--- PROVIDED INFORMATION Enclosed Below ---
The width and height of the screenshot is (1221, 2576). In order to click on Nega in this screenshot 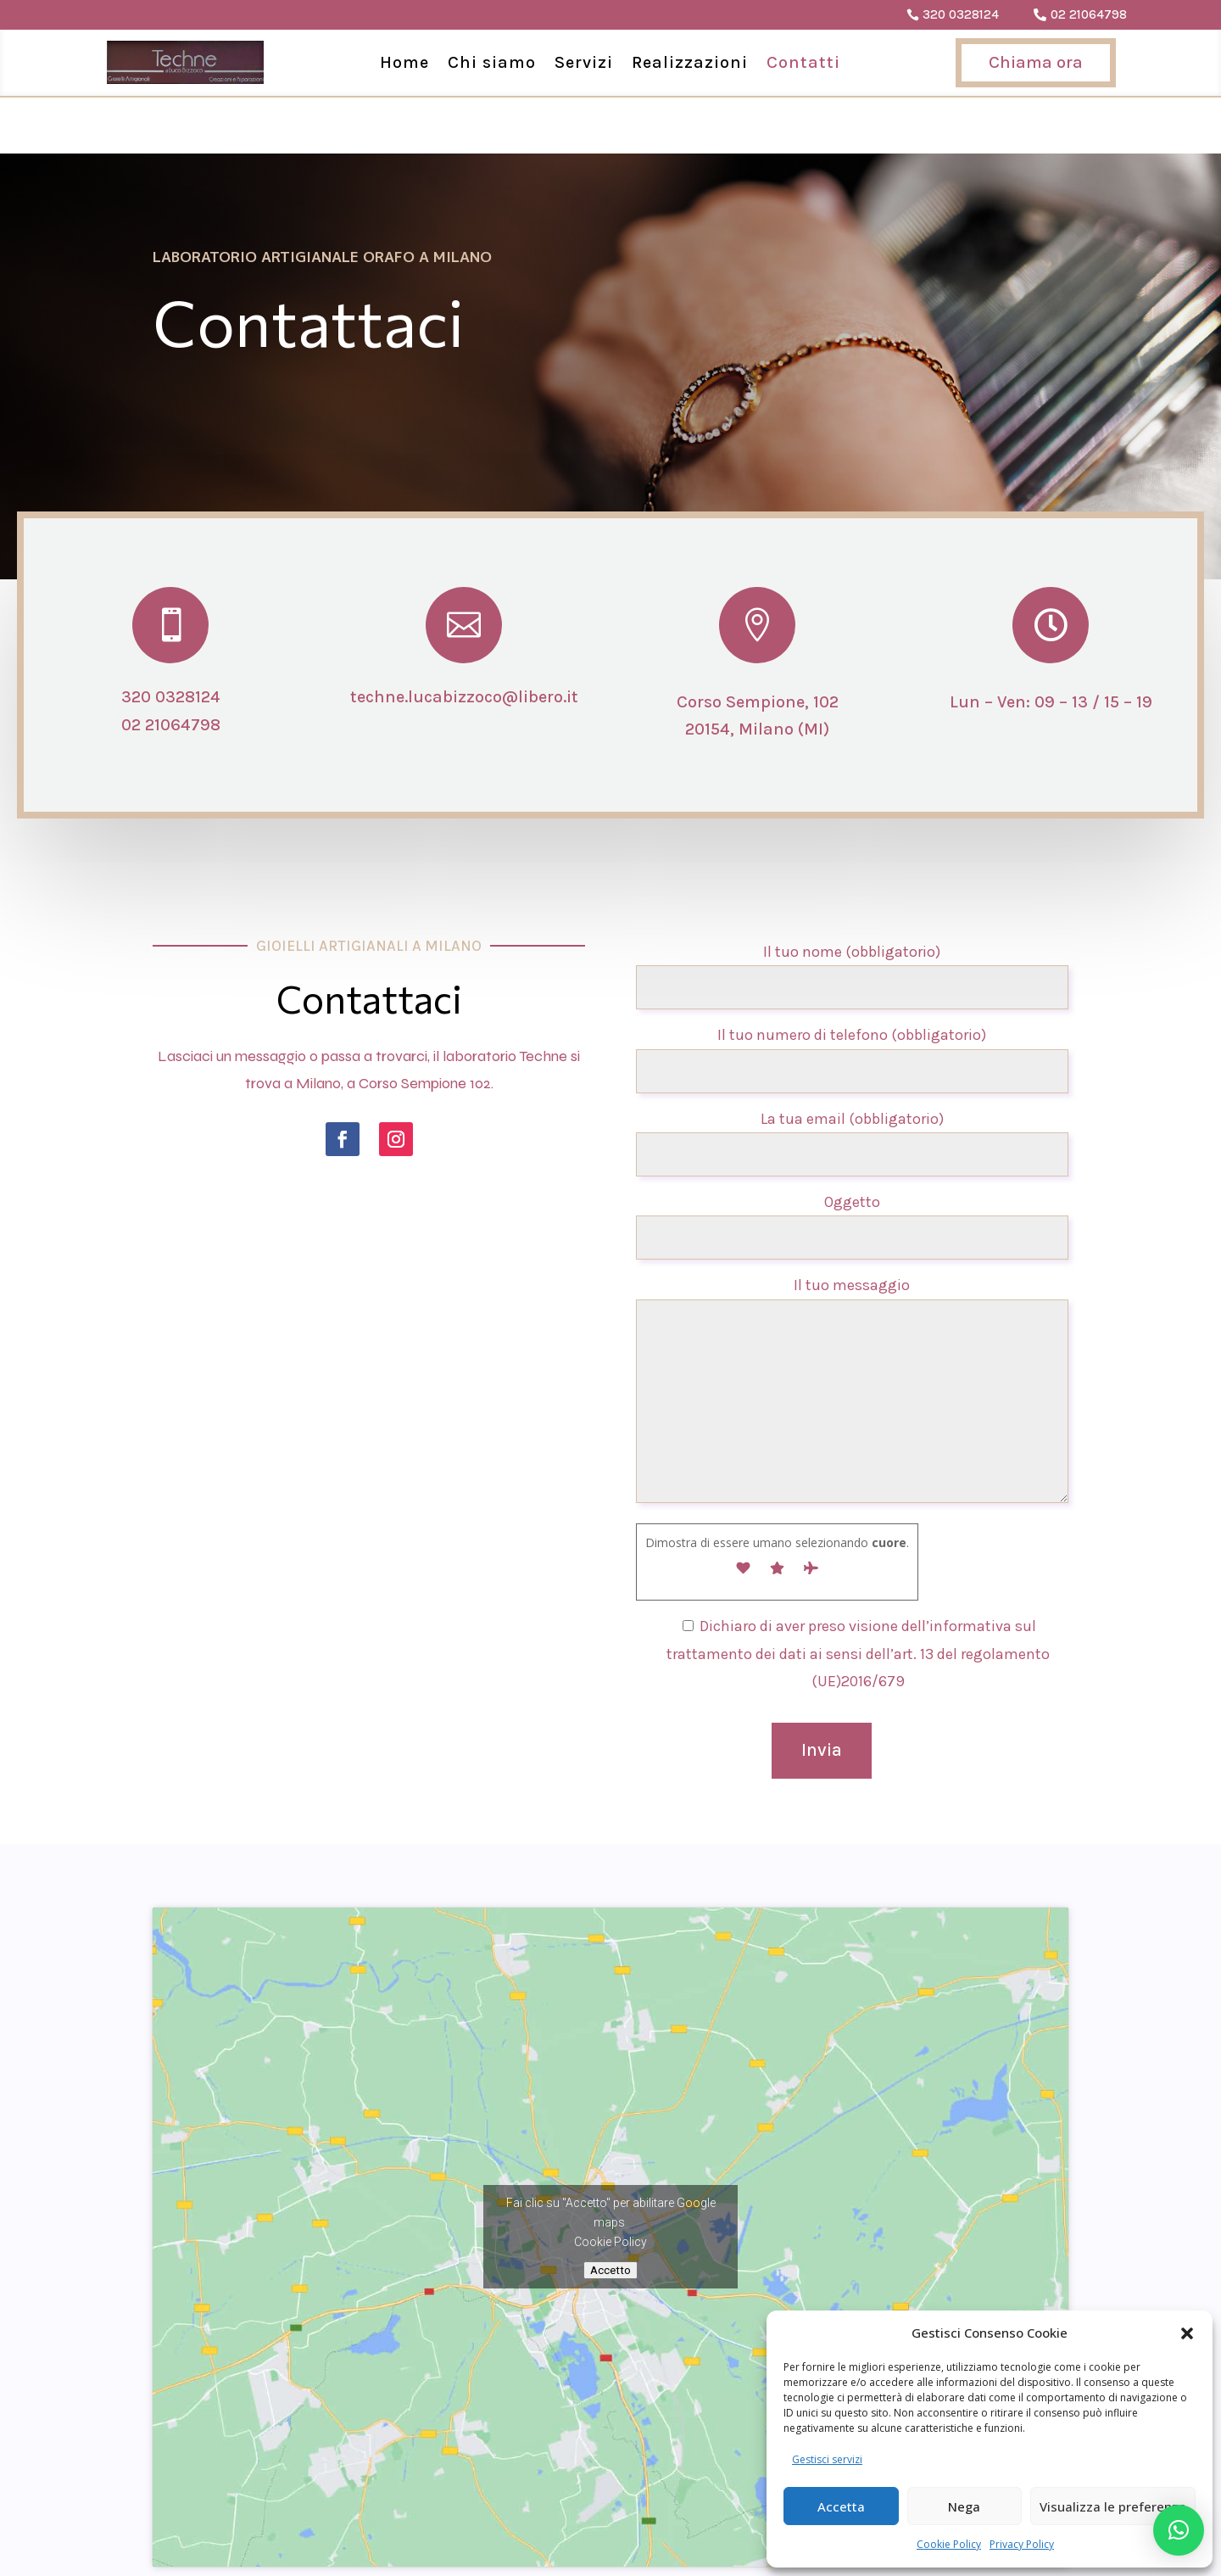, I will do `click(964, 2506)`.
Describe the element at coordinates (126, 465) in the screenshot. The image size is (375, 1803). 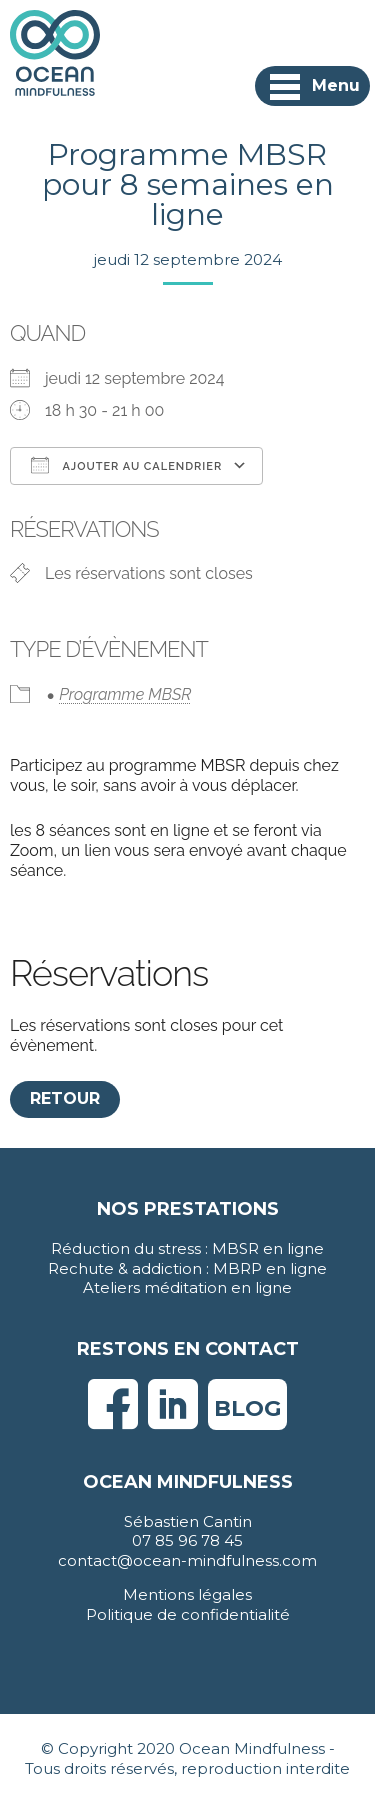
I see `Ajouter au Calendrier` at that location.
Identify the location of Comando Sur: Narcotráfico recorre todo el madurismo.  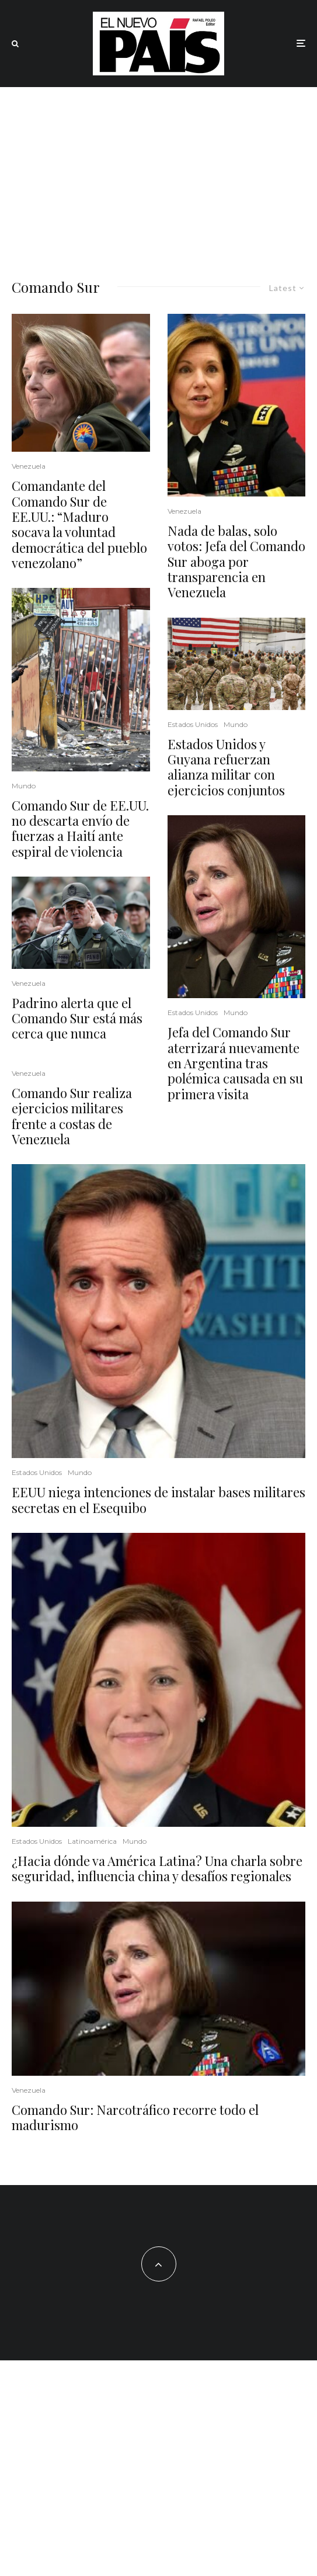
(135, 2117).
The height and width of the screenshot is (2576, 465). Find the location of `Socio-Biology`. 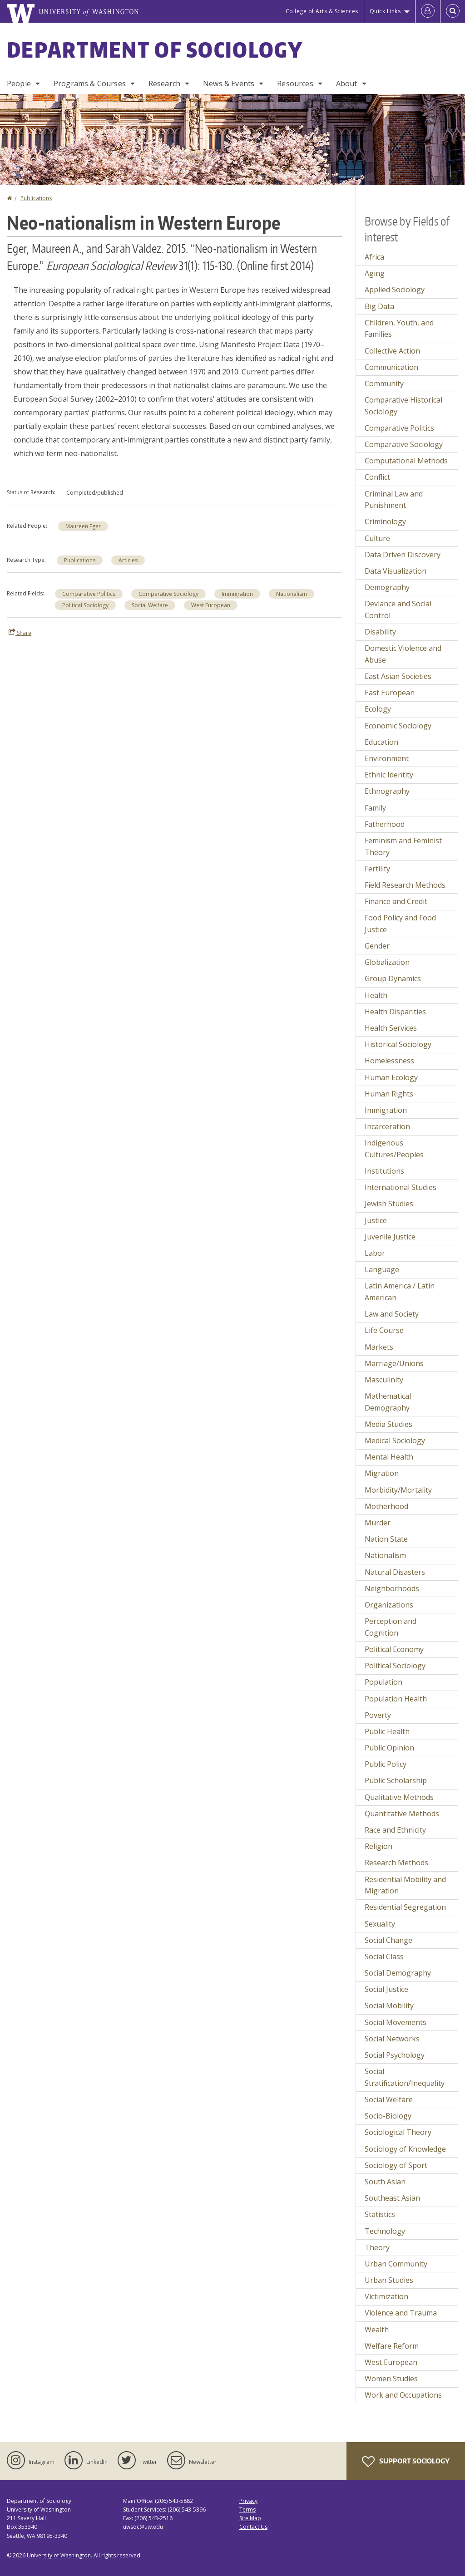

Socio-Biology is located at coordinates (388, 2116).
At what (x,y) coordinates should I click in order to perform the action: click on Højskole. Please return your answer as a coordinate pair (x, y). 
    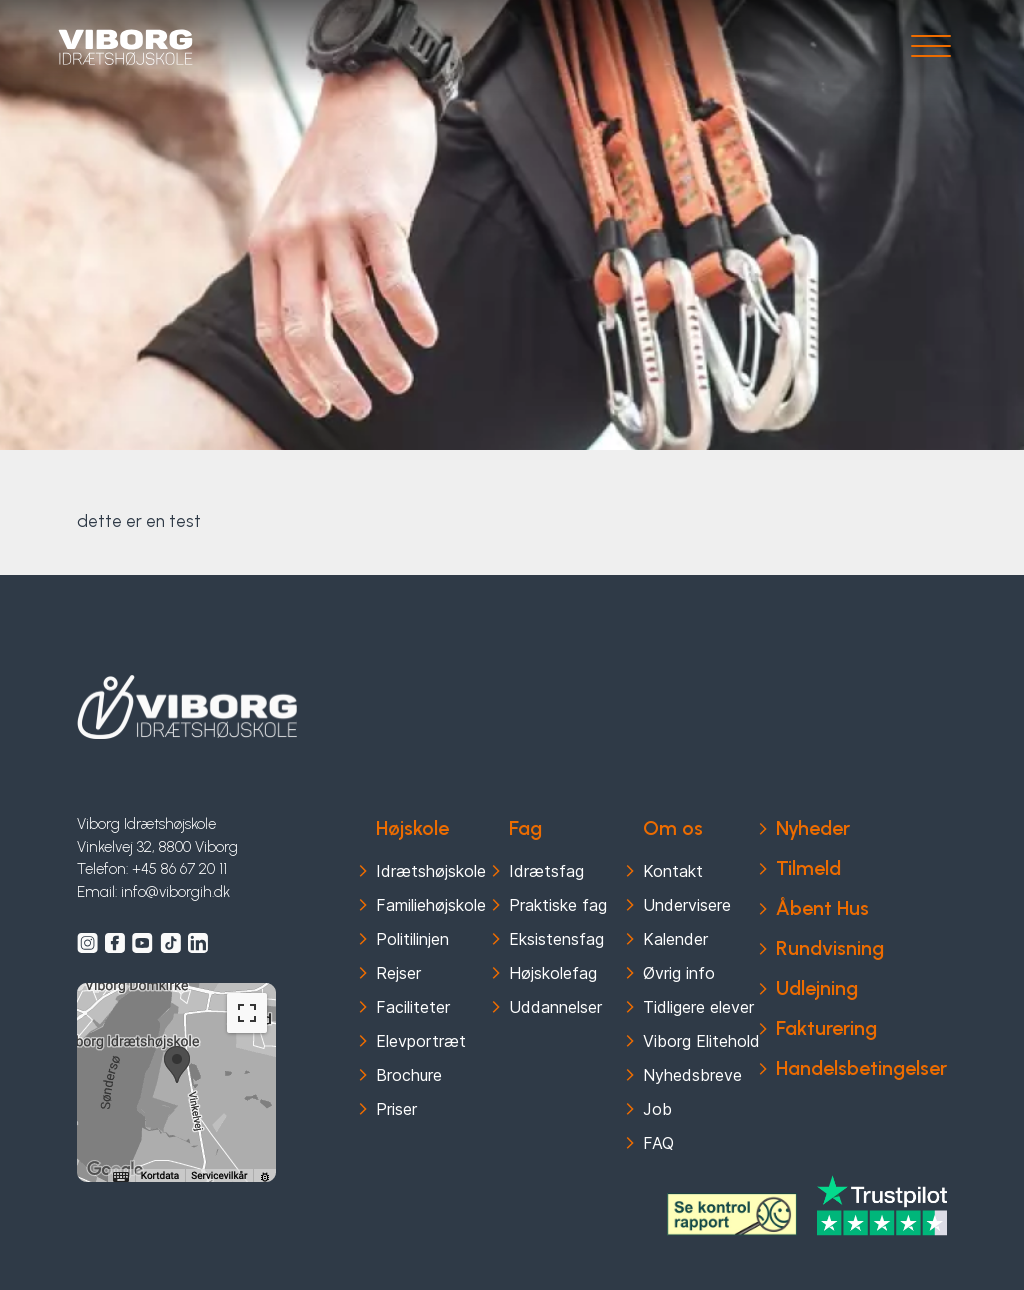
    Looking at the image, I should click on (412, 828).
--- End of Enclosed PROVIDED INFORMATION ---
» **TASK DETAILS**:
Extract precisely the lines beginning at the line containing "At what (x,y)" and ending at the last line of the entries above, exactly as written and with no pictures.

» **RESPONSE BELOW**:
At what (x,y) coordinates should I click in order to perform the action: click on Højskole. Please return your answer as a coordinate pair (x, y). 
    Looking at the image, I should click on (412, 828).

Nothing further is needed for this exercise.